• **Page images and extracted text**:
=== Begin Enclosure ===

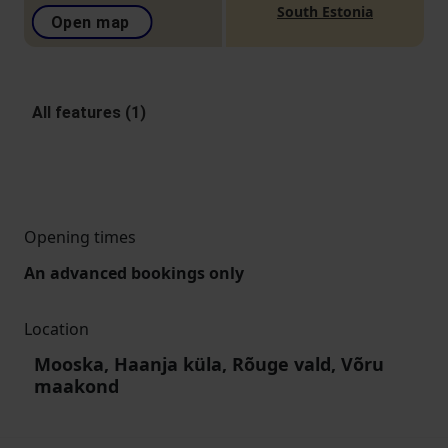
South Estonia
Open map
All features (1)
Opening times
An advanced bookings only
Location
Mooska, Haanja küla, Rõuge vald, Võru
maakond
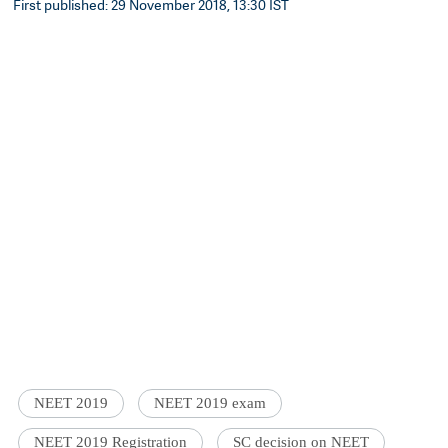
First published: 29 November 2018, 13:30 IST
NEET 2019
NEET 2019 exam
NEET 2019 Registration
SC decision on NEET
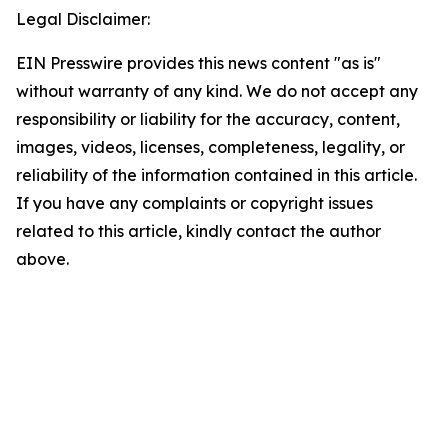
Legal Disclaimer:
EIN Presswire provides this news content "as is"
without warranty of any kind. We do not accept any
responsibility or liability for the accuracy, content,
images, videos, licenses, completeness, legality, or
reliability of the information contained in this article.
If you have any complaints or copyright issues
related to this article, kindly contact the author
above.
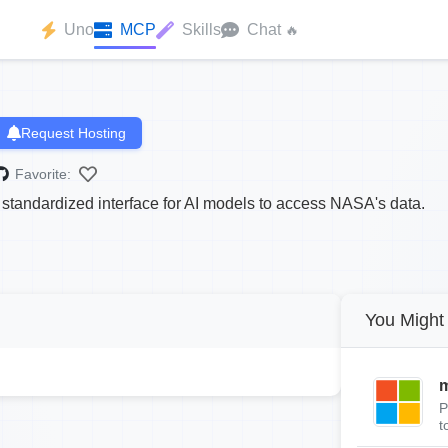
Uno
MCP
Skills
Chat
🔥
Request Hosting
Favorite:
tandardized interface for AI models to access NASA's data.
You Might 
m
P
t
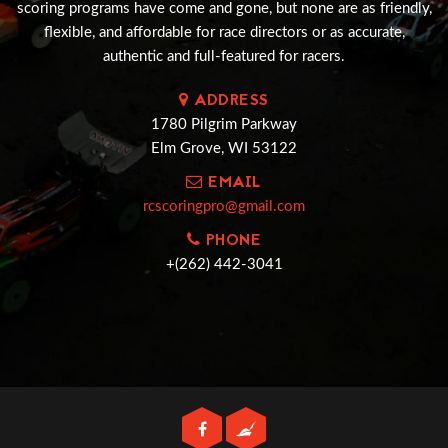
scoring programs have come and gone, but none are as friendly,
flexible, and affordable for race directors or as accurate,
authentic and full-featured for racers.
ADDRESS
1780 Pilgrim Parkway
Elm Grove, WI 53122
EMAIL
rcscoringpro@gmail.com
PHONE
+(262) 442-3041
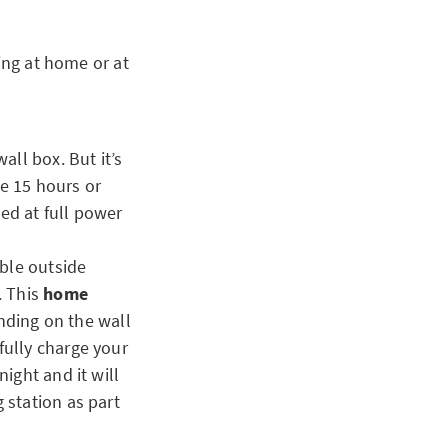
ing at home or at
all box. But it’s
ke 15 hours or
ed at full power
able outside
. This
home
ending on the wall
fully charge your
ight and it will
 station as part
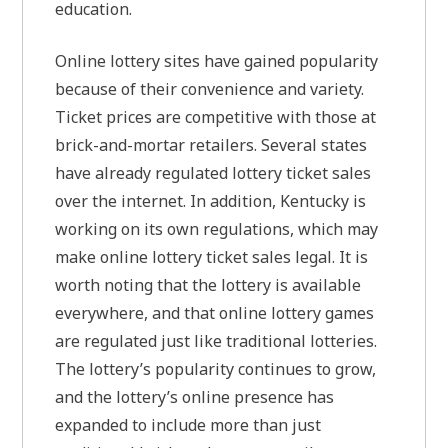
education.
Online lottery sites have gained popularity
because of their convenience and variety.
Ticket prices are competitive with those at
brick-and-mortar retailers. Several states
have already regulated lottery ticket sales
over the internet. In addition, Kentucky is
working on its own regulations, which may
make online lottery ticket sales legal. It is
worth noting that the lottery is available
everywhere, and that online lottery games
are regulated just like traditional lotteries.
The lottery’s popularity continues to grow,
and the lottery’s online presence has
expanded to include more than just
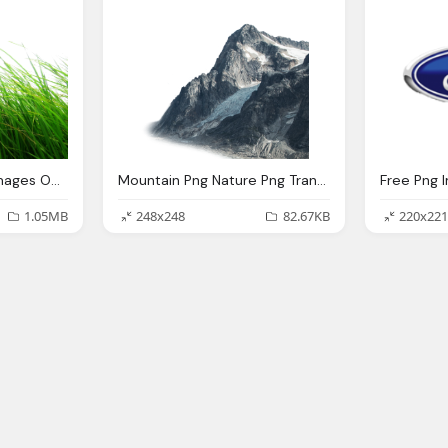
Nature Transparent Images Only
Mountain Png Nature Png Transparent Images Png Only
Free Png 
1.05MB
248x248
82.67KB
220x221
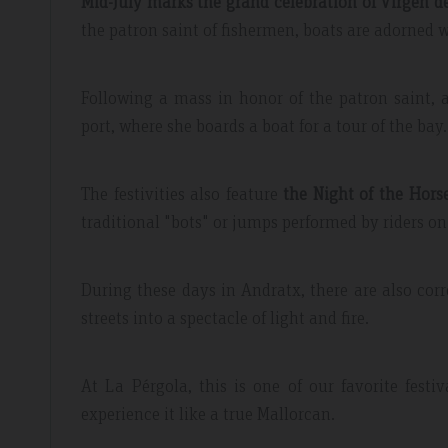
Mid-July marks the grand celebration of Virgen 
the patron saint of fishermen, boats are adorned w
Following a mass in honor of the patron saint, a
port, where she boards a boat for a tour of the bay.
The festivities also feature
the Night of the Hors
traditional "bots" or jumps performed by riders on
During these days in Andratx, there are also cor
streets into a spectacle of light and fire.
At La Pérgola, this is one of our favorite fest
experience it like a true Mallorcan.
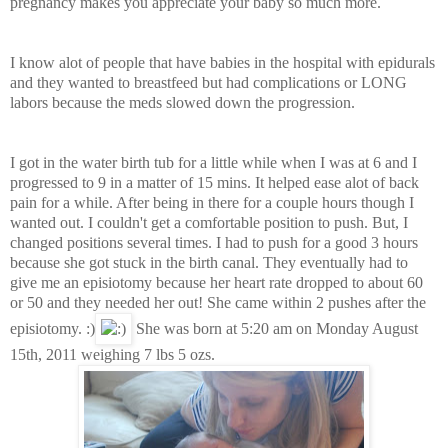
pregnancy makes you appreciate your baby so much more.
I know alot of people that have babies in the hospital with epidurals
and they wanted to breastfeed but had complications or LONG
labors because the meds slowed down the progression.
I got in the water birth tub for a little while when I was at 6 and I
progressed to 9 in a matter of 15 mins. It helped ease alot of back
pain for a while. After being in there for a couple hours though I
wanted out. I couldn't get a comfortable position to push. But, I
changed positions several times. I had to push for a good 3 hours
because she got stuck in the birth canal. They eventually had to
give me an episiotomy because her heart rate dropped to about 60
or 50 and they needed her out! She came within 2 pushes after the
episiotomy.
:)
She was born at 5:20 am on Monday August
15th, 2011 weighing 7 lbs 5 ozs.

=== End Enclosure ===

• **Your objective**: Counting only lines that hold "traditional", state how many appear in the records, and give nothing but the number.

• **Reply**: 2